▶ **About this task**
Return every line of the listing that includes the string "Zlínský".

--------

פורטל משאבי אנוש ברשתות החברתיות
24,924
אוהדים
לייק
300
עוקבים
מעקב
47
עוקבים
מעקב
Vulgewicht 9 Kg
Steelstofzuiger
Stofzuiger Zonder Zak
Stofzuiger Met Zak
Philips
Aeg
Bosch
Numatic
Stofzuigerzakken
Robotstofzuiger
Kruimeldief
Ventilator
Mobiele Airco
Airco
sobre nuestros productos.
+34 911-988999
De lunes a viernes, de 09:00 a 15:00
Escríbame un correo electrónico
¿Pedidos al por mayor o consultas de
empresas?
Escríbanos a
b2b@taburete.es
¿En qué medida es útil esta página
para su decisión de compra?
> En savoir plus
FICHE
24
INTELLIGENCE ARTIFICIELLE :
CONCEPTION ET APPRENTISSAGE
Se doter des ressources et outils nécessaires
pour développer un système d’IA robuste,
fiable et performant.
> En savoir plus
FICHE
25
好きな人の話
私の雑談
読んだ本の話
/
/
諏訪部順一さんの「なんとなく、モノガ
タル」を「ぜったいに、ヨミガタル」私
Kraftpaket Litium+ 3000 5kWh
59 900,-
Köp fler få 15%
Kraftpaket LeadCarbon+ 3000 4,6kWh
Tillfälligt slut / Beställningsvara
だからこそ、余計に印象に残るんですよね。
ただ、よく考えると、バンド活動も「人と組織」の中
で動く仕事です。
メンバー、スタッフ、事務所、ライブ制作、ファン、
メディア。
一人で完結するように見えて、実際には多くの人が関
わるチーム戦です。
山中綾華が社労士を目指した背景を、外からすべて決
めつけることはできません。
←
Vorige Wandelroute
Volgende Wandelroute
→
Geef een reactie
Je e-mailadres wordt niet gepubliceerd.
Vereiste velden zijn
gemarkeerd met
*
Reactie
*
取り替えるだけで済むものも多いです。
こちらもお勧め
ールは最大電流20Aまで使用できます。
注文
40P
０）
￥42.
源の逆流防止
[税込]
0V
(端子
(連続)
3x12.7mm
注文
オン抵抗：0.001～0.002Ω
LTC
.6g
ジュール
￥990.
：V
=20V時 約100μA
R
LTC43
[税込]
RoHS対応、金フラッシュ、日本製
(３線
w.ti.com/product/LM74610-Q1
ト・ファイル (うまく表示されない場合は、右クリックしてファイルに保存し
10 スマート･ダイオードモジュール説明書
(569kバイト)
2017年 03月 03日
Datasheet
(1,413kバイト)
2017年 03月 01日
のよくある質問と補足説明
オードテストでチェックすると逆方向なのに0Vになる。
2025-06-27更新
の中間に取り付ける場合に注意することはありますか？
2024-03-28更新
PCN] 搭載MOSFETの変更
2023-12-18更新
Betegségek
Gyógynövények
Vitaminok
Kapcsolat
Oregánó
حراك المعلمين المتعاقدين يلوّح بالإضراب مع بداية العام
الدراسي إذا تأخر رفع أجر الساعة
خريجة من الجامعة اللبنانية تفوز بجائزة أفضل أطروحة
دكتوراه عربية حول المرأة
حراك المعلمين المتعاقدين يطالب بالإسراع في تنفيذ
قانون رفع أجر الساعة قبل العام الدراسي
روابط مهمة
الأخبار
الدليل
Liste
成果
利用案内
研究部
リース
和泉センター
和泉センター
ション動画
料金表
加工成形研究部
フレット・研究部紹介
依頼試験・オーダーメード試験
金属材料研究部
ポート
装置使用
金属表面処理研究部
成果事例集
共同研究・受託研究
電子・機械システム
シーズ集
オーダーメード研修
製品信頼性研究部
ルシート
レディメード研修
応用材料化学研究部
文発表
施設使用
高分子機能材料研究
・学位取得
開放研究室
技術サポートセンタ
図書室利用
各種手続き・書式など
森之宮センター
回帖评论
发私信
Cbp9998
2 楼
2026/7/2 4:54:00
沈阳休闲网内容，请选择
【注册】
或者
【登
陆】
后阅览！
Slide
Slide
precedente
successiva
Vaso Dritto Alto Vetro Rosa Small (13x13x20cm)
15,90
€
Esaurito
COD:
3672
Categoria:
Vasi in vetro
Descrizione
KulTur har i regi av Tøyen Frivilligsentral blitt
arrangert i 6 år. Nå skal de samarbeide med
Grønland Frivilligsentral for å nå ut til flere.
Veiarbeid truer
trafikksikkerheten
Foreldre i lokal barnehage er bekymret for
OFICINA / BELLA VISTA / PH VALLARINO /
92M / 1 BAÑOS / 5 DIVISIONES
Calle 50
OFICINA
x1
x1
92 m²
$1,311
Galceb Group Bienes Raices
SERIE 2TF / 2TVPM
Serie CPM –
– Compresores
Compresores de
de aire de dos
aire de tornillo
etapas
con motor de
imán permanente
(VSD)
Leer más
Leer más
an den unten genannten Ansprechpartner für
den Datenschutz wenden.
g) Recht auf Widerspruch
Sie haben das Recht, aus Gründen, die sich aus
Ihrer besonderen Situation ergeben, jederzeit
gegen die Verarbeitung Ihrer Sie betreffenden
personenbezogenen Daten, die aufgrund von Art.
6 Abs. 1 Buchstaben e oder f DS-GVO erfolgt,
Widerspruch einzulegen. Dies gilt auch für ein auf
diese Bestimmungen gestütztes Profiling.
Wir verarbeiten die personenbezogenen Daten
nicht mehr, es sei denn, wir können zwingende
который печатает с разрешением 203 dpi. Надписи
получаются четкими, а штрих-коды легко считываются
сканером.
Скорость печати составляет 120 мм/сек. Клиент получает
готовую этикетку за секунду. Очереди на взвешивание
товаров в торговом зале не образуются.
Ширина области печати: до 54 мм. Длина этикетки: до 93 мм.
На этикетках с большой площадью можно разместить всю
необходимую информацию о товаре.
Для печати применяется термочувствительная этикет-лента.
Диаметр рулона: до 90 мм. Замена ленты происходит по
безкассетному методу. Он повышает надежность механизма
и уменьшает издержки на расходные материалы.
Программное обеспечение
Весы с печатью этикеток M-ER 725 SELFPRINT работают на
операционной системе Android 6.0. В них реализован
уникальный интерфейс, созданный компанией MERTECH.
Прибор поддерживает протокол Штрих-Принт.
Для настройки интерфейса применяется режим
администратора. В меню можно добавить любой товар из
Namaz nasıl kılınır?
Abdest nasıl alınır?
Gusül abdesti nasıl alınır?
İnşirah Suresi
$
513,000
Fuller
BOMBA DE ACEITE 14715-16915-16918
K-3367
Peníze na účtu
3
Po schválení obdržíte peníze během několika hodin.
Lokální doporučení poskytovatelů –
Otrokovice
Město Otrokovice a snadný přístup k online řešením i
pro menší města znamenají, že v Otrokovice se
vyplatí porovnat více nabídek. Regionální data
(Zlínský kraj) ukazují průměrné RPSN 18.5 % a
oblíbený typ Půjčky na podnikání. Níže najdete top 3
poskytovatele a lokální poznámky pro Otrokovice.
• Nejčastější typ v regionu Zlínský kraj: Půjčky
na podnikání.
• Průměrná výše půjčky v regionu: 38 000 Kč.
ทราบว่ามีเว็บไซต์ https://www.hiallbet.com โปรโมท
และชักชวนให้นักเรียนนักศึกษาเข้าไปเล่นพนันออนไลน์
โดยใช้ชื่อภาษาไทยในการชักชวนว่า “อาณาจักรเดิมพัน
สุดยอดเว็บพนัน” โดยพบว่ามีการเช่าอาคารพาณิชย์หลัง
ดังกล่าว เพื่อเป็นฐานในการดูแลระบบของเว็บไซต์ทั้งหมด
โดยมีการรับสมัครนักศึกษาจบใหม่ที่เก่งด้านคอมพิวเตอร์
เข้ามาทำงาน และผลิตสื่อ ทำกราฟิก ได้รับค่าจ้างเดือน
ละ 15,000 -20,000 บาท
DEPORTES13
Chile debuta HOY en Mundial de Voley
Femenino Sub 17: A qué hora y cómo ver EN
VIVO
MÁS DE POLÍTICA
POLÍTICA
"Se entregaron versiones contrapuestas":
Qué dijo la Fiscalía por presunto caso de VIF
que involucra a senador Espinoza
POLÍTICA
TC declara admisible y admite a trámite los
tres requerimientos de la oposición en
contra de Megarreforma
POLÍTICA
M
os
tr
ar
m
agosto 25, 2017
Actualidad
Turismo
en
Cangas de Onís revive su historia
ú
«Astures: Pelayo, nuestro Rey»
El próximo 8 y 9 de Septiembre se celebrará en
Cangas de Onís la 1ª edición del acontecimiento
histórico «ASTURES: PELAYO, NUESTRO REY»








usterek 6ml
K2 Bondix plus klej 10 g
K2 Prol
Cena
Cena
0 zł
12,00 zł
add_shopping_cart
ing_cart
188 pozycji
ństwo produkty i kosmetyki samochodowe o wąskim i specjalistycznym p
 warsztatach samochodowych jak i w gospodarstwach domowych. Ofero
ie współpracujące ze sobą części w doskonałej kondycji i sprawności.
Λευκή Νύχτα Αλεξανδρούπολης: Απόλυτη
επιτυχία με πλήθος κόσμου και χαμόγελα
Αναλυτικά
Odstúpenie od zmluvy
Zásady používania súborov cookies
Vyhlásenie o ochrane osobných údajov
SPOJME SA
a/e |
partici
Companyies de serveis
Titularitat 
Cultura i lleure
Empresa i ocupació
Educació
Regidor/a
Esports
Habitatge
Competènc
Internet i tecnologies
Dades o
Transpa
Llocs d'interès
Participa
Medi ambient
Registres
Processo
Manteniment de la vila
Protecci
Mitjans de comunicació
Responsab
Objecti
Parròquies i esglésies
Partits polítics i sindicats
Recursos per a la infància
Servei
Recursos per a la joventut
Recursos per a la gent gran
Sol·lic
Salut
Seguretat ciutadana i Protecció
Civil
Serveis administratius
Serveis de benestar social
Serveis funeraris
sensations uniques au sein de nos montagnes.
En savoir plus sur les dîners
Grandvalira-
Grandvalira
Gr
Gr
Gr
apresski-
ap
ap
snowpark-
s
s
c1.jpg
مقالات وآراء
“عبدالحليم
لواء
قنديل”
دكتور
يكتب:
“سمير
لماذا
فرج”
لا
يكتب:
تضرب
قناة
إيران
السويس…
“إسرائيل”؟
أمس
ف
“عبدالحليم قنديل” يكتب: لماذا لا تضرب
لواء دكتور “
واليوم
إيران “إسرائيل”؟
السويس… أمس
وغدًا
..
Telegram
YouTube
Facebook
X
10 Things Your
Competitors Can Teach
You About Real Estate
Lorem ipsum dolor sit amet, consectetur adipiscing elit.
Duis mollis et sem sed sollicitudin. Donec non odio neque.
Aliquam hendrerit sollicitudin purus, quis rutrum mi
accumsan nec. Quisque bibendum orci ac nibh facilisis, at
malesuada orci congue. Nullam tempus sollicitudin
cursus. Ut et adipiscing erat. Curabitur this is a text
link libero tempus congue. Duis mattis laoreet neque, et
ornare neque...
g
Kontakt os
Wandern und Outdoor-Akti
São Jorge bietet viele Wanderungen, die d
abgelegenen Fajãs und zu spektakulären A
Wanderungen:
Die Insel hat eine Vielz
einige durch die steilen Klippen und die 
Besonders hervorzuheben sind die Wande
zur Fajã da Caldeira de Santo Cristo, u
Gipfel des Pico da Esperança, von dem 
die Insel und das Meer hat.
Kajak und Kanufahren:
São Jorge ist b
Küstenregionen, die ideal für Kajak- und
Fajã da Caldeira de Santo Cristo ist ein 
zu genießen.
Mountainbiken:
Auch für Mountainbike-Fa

--------

▶ **Response to this task**
(Zlínský kraj) ukazují průměrné RPSN 18.5 % a
• Nejčastější typ v regionu Zlínský kraj: Půjčky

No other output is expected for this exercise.